▶ What the exercise asks:
In the answer, give the entries below exactly, from the first line through the line with "Оборудование б/у", with every picture omitted.

*** Material supplied Section Begins ***

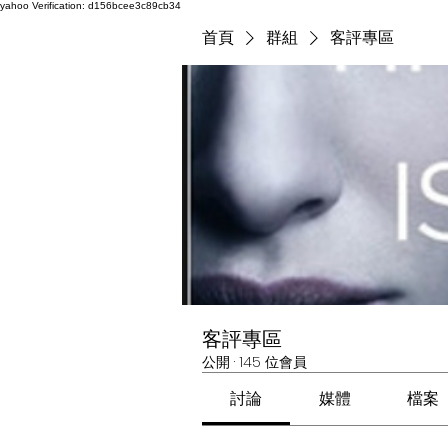
yahoo
Verification: d156bcee3c89cb34
首頁
群組
客評專區
客評專區
公開
·
145 位會員
討論
媒體
檔案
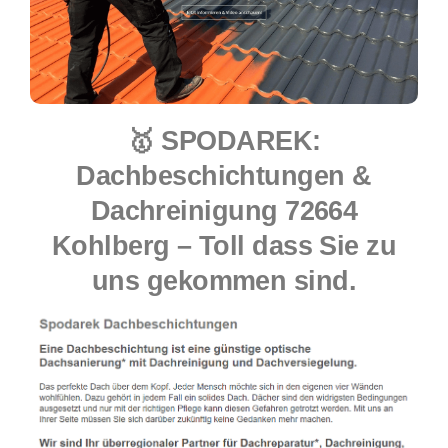
🥇 SPODAREK:
Dachbeschichtungen &
Dachreinigung 72664
Kohlberg – Toll dass Sie zu
uns gekommen sind.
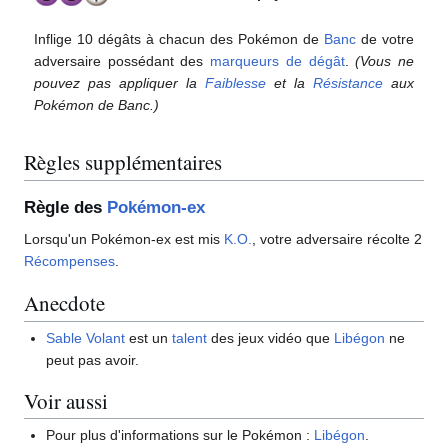
Inflige 10 dégâts à chacun des Pokémon de
Banc
de votre
adversaire possédant des
marqueurs de dégât
.
(Vous ne
pouvez pas appliquer la
Faiblesse
et la
Résistance
aux
Pokémon de Banc.)
Règles supplémentaires
Règle des
Pokémon-ex
Lorsqu'un Pokémon-ex est mis
K.O.
, votre adversaire récolte 2
Récompenses
.
Anecdote
Sable Volant
est un
talent
des jeux vidéo que
Libégon
ne
peut pas avoir.
Voir aussi
Pour plus d'informations sur le Pokémon
:
Libégon
.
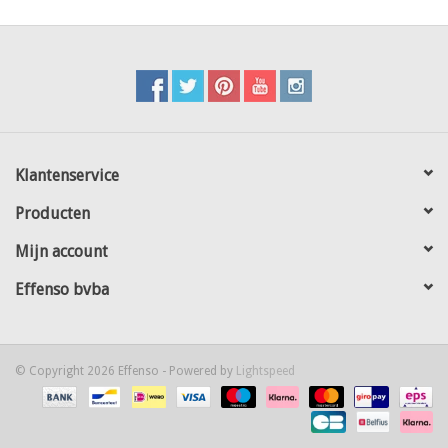
Klantenservice
Producten
Mijn account
Effenso bvba
© Copyright 2026 Effenso - Powered by
Lightspeed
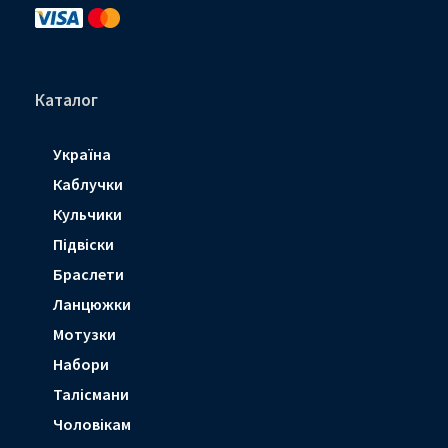
a
o
r
m
k
a
-
-
m
p
f
l
a
n
e
Каталог
Україна
Каблучки
Кульчики
Підвіски
Браслети
Ланцюжки
Мотузки
Набори
Талісмани
Чоловікам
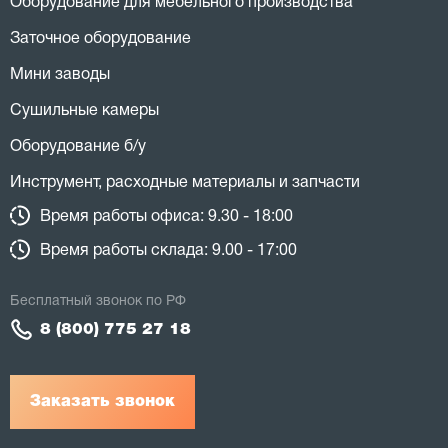
Оборудование для мебельного производства
Заточное оборудование
Мини заводы
Сушильные камеры
Оборудование б/у
Инструмент, расходные материалы и запчасти
Время работы офиса: 9.30 - 18:00
Время работы склада: 9.00 - 17:00
Бесплатный звонок по РФ
8 (800) 775 27 18
Заказать звонок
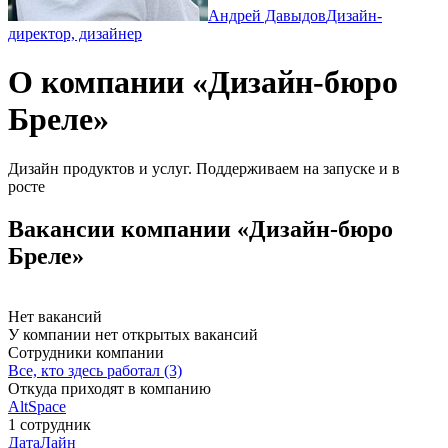
Андрей Давыдов
Дизайн-
директор, дизайнер
О компании «Дизайн-бюро
Бреле»
Дизайн продуктов и услуг. Поддерживаем на запуске и в
росте
Вакансии компании «Дизайн-бюро
Бреле»
Нет вакансий
У компании нет открытых вакансий
Сотрудники компании
Все, кто здесь работал (3)
Откуда приходят в компанию
AltSpace
1 сотрудник
ДатаЛайн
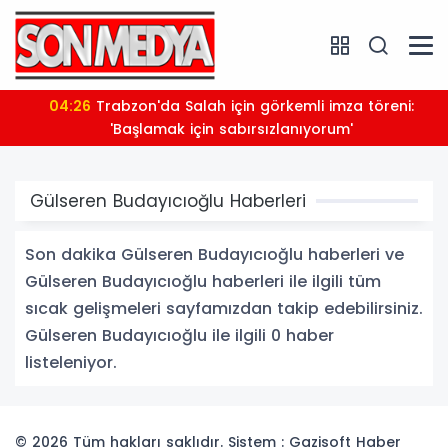
04:26
Trabzon'da Salah için görkemli imza töreni:
'Başlamak için sabırsızlanıyorum'
Gülseren Budayıcıoğlu Haberleri
Son dakika Gülseren Budayıcıoğlu haberleri ve
Gülseren Budayıcıoğlu haberleri ile ilgili tüm
sıcak gelişmeleri sayfamızdan takip edebilirsiniz.
Gülseren Budayıcıoğlu ile ilgili 0 haber
listeleniyor.
© 2026 Tüm hakları saklıdır. Sistem : Gazisoft
Haber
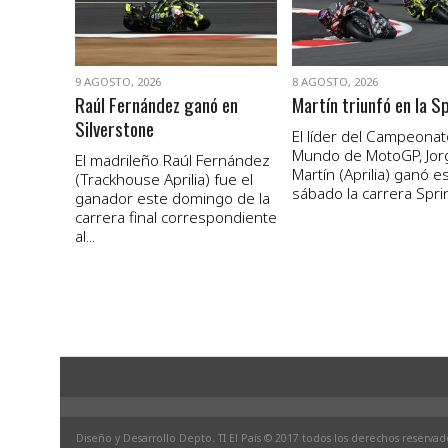
9 AGOSTO, 2026
8 AGOSTO, 2026
Raúl Fernández ganó en
Martín triunfó en la S
Silverstone
El líder del Campeonat
Mundo de MotoGP, Jor
El madrileño Raúl Fernández
Martín (Aprilia) ganó e
(Trackhouse Aprilia) fue el
sábado la carrera Sprint
ganador este domingo de la
carrera final correspondiente
al...
Diseño y Desarrollo Depto. TI El País © 2017 todos los derechos reservad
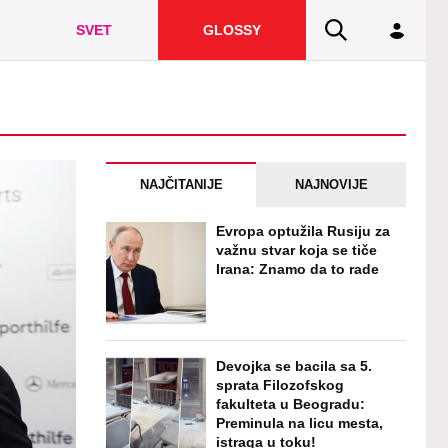
SVET
GLOSSY
NAJČITANIJE
NAJNOVIJE
Evropa optužila Rusiju za
važnu stvar koja se tiče
Irana: Znamo da to rade
Devojka se bacila sa 5.
sprata Filozofskog
fakulteta u Beogradu:
Preminula na licu mesta,
istraga u toku!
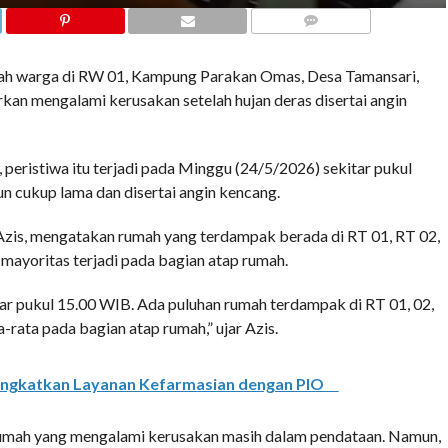
COMMENTS
warga di RW 01, Kampung Parakan Omas, Desa Tamansari,
an mengalami kerusakan setelah hujan deras disertai angin
 peristiwa itu terjadi pada Minggu (24/5/2026) sekitar pukul
un cukup lama dan disertai angin kencang.
is, mengatakan rumah yang terdampak berada di RT 01, RT 02,
ayoritas terjadi pada bagian atap rumah.
tar pukul 15.00 WIB. Ada puluhan rumah terdampak di RT 01, 02,
rata pada bagian atap rumah,” ujar Azis.
ngkatkan Layanan Kefarmasian dengan PIO
i rumah yang mengalami kerusakan masih dalam pendataan. Namun,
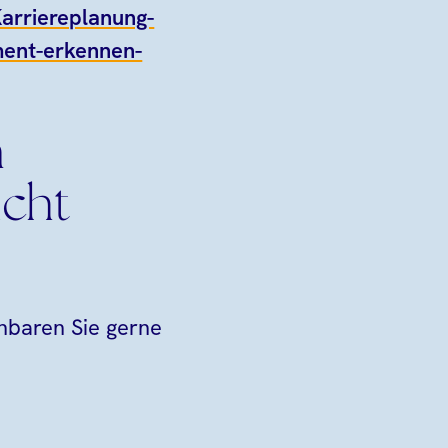
arriereplanung-
ent-erkennen-
n
icht
nbaren Sie gerne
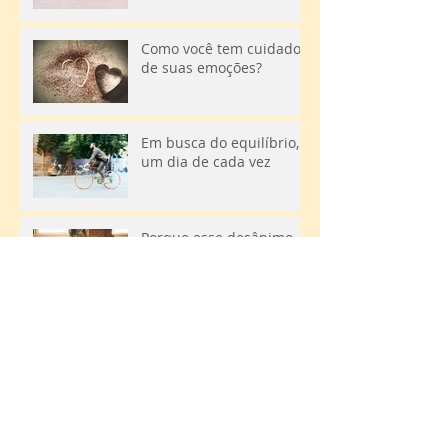
Como você tem cuidado
de suas emoções?
Em busca do equilíbrio,
um dia de cada vez
Porque esse desânimo
não me larga?
O que faz a vida
realmente valer a pena?
Trabalhando para ter
uma vida plena e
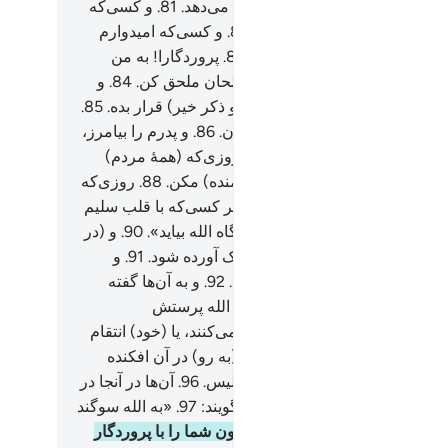
امی‌که بیمار شوم پس او مرا شفا می‌دهد.
81
.
و کسی‌که
می‌میراند؛ سپس زنده می‌کند.
82
.
و کسی‌که امیدوارم
انم را در روز جزا برایم ببخشد.
83
.
پروردگارا! به من
نش و) حکمت ببخش، و مرا به صالحان ملحق کن.
84
.
و
 من در میان آیندگان آوازۀ نیک (و ذکر خیر) قرار بده.
85
.
ا از وارثان بهشت پر نعمت بگردان.
86
.
و پدرم را بیامرز،
مان او از گمراهان بود.
87
.
و در روزی‌که (همۀ مردم)
نگیخته می‌شوند، مرا رسوا (و شرمنده) مکن.
88
.
روزی‌که
 و فرزندان سودی نبخشد.
89
.
مگر کسی‌که با قلب سلیم
ی از شرک و کفر و نفاق) به پیشگاه الله بیاید».
90
.
و (در
روز) بهشت برای پرهیزگاران نزدیک آورده شود.
91
.
و
خ برای گمراهان آشکار کرده شود.
92
.
و به آن‌ها گفته
شود: «کجا هستند آنچه که به جای الله پرستش
کردید؟!
93
.
آیا آن‌ها شما را یاری می‌کنند، یا (خود) انتقام
گیرند؟!
94
.
پس آن‌ها و گمراهان (به رو) در آن افکنده
شوند.
95
.
و (نیز) همۀ لشکریان ابلیس.
96
.
آن‌ها در آنجا در
‌که با یکدیگر مخاصمه می‌کنند، گویند:
97
.
«به الله سوگند
ا در گمراهی آشکار بودیم.
98
.
چون شما را با پروردگار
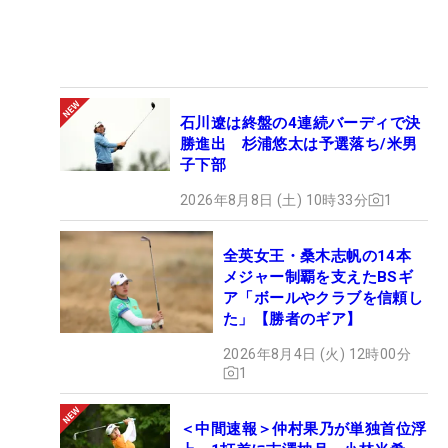
石川遼は終盤の4連続バーディで決
勝進出 杉浦悠太は予選落ち/米男
子下部
2026年8月8日 (土) 10時33分
1
全英女王・桑木志帆の14本
メジャー制覇を支えたBSギ
ア「ボールやクラブを信頼し
た」【勝者のギア】
2026年8月4日 (火) 12時00分
1
＜中間速報＞仲村果乃が単独首位浮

*** Material supplied Section Ends ***

▶ Reply to the task:
yahoo
Verification: d156bcee3c89cb34
首頁
群組
客評專區
客評專區
公開
·
145 位會員
討論
媒體
檔案
🥇 SPODAREK:
Dachbeschichtungen &
Dachreinigung 72664
Kohlberg – Toll dass Sie zu
uns gekommen sind.
Inflige 10 dégâts à chacun des Pokémon de
Banc
de votre
adversaire possédant des
marqueurs de dégât
.
(Vous ne
pouvez pas appliquer la
Faiblesse
et la
Résistance
aux
Pokémon de Banc.)
Règles supplémentaires
Règle des
Pokémon-ex
Lorsqu'un Pokémon-ex est mis
K.O.
, votre adversaire récolte 2
Récompenses
.
Anecdote
Sable Volant
est un
talent
des jeux vidéo que
Libégon
ne
peut pas avoir.
Voir aussi
Pour plus d'informations sur le Pokémon
:
Libégon
.
Klantenservice
Producten
Mijn account
Effenso bvba
© Copyright 2026 Effenso - Powered by
Lightspeed
a
o
r
m
k
a
-
-
m
p
f
l
a
n
e
Каталог
Україна
Каблучки
Кульчики
Підвіски
Браслети
Ланцюжки
Мотузки
Набори
Талісмани
Чоловікам
Оборудование для мебельного производства
Заточное оборудование
Мини заводы
Сушильные камеры
Оборудование б/у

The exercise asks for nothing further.